MCS, Victoria University of Wellington
Goodness of Fit Testing for the Class of Exponential Distributions
Joint work with John Haywood, MCS, Victoria University of Wellington.
"Local", or better to say contiguous, alternatives are the closest alternatives against which it is still possible to have some power. With this in mind we would like to think about goodness of fit tests as those which have some power against all, or a huge majority, of local alternatives. Tests of that kind are often based on non-linear functionals, with a complicated asymptotic null distribution. Therefore a second desirable property of a goodness of fit test is that its statistic will be asymptotically distribution free.
"Goodness of fit testing of exponentiality" is an area of research which has a very long history and has produced a large number of papers. The analysis of this literature demonstrates, however, that surprisingly many tests are based on asymptotically linear functionals from the empirical process, and hence can not be considered as goodness of fit tests. Such tests will have no asymptotic power against a great majority of local alternatives, although they may have good power against some focused "cone" of alternatives.

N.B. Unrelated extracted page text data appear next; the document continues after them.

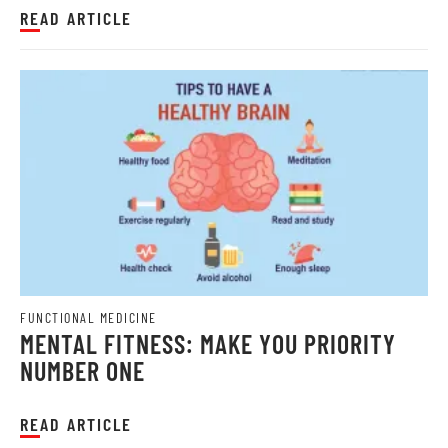
READ ARTICLE
FUNCTIONAL MEDICINE
MENTAL FITNESS: MAKE YOU PRIORITY
NUMBER ONE
READ ARTICLE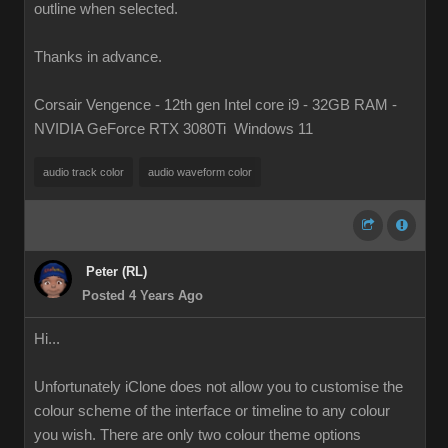
outline when selected.
Thanks in advance.
Corsair Vengence - 12th gen Intel core i9 - 32GB RAM -
NVIDIA GeForce RTX 3080Ti Windows 11
audio track color
audio waveform color
Peter (RL)
Posted 4 Years Ago
Hi...
Unfortunately iClone does not allow you to customise the
colour scheme of the interface or timeline to any colour
you wish. There are only two colour theme options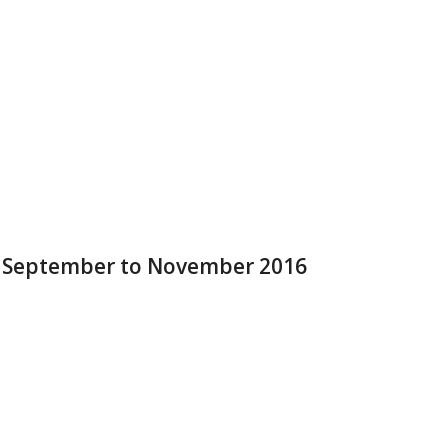
r September to November 2016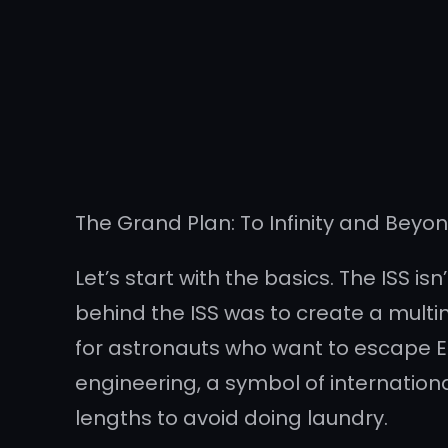
The Grand Plan: To Infinity and Beyo
Let’s start with the basics. The ISS isn
behind the ISS was to create a multin
for astronauts who want to escape Ea
engineering, a symbol of internation
lengths to avoid doing laundry.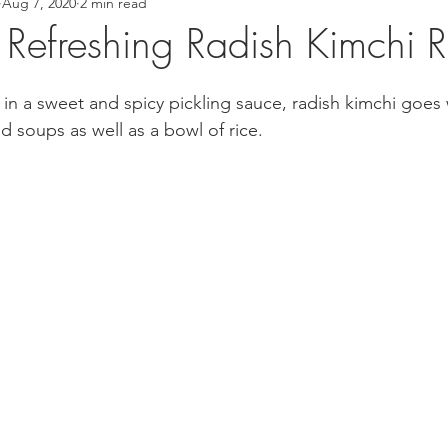
Aug 7, 2020
2 min read
 Recipes
Asian Inspired Recipes
Desserts
Easy Recip
ly Refreshing Radish Kimchi 
cipe
Tofu Recipe
Seafood Recipes
Pork Recipes
in a sweet and spicy pickling sauce, radish kimchi goes w
nd soups as well as a bowl of rice. 
Noodles
#GlutenFree
Japanese food
Filipino Foo
od
Salmon Recipe
American Inspired Recipes
Celiac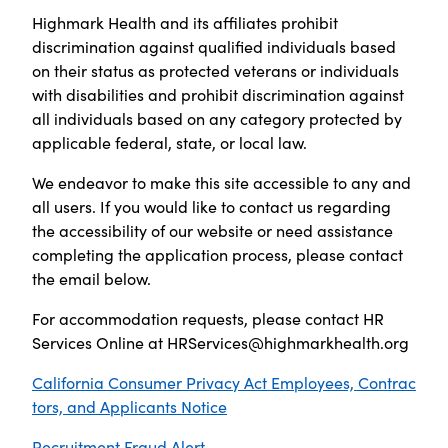
Highmark Health and its affiliates prohibit
discrimination against qualified individuals based
on their status as protected veterans or individuals
with disabilities and prohibit discrimination against
all individuals based on any category protected by
applicable federal, state, or local law.
We endeavor to make this site accessible to any and
all users. If you would like to contact us regarding
the accessibility of our website or need assistance
completing the application process, please contact
the email below.
For accommodation requests, please contact HR
Services Online at
HRServices@highmarkhealth.org
California Consumer Privacy Act Employees, Contrac
tors, and Applicants Notice
Recruitment Fraud Alert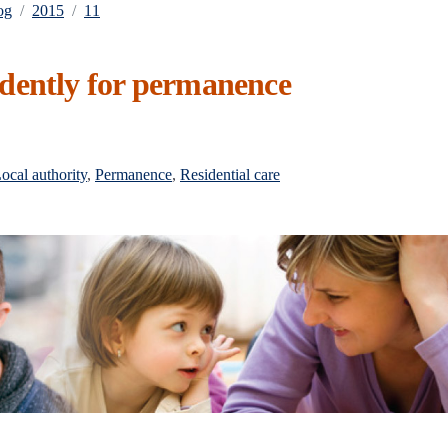
og
2015
11
dently for permanence
ocal authority
,
Permanence
,
Residential care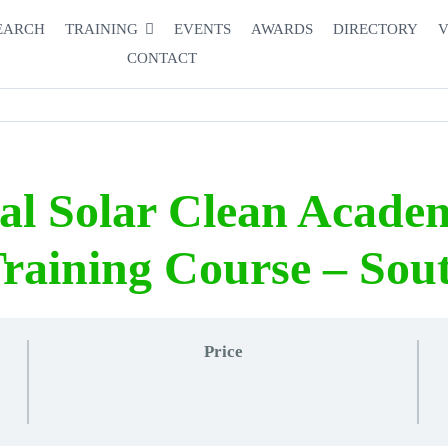
EARCH
TRAINING
EVENTS
AWARDS
DIRECTORY
V
CONTACT
nal Solar Clean Acade
raining Course – Sout
Price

We suggest potentially a whole class of goodness of fit tests with both of the desirable properties mentioned above, by constructing a new version of the empirical process that weakly converges to a standard Brownian motion, under the hypothesis of exponentiality. Any statistic based on this process will asymptotically behave as a statistic from the standard Brownian motion and, hence, will be asymptotically distribution free. This new, transformed version of the empirical process was introduced in its general form, as an "innovation martingale", in Khmaladze (1981, Theory of Probability and Its Applications). For the case of exponentiality, the transformation is especially simple and convenient to implement.